TASK DIRECTIONS: Please give back each entry below unaltered, leaving the pictures out.

(Extracted page text data)
● ● ● ● ● ● ●
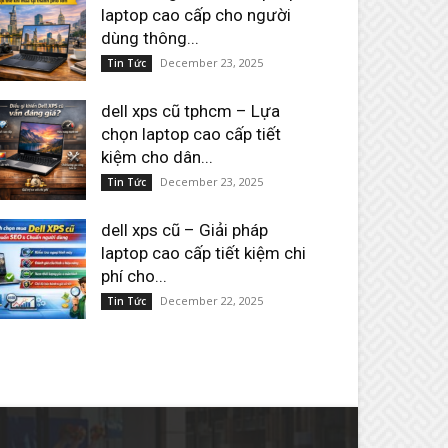
laptop cao cấp cho người
dùng thông...
December 23, 2025
Tin Tức
dell xps cũ tphcm – Lựa
chọn laptop cao cấp tiết
kiệm cho dân...
December 23, 2025
Tin Tức
dell xps cũ – Giải pháp
laptop cao cấp tiết kiệm chi
phí cho...
December 22, 2025
Tin Tức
● ● ● ● ● ● ●
RESPONSE FOR THIS EXERCISE:
laptop cao cấp cho người
dùng thông...
December 23, 2025
Tin Tức
dell xps cũ tphcm – Lựa
chọn laptop cao cấp tiết
kiệm cho dân...
December 23, 2025
Tin Tức
dell xps cũ – Giải pháp
laptop cao cấp tiết kiệm chi
phí cho...
December 22, 2025
Tin Tức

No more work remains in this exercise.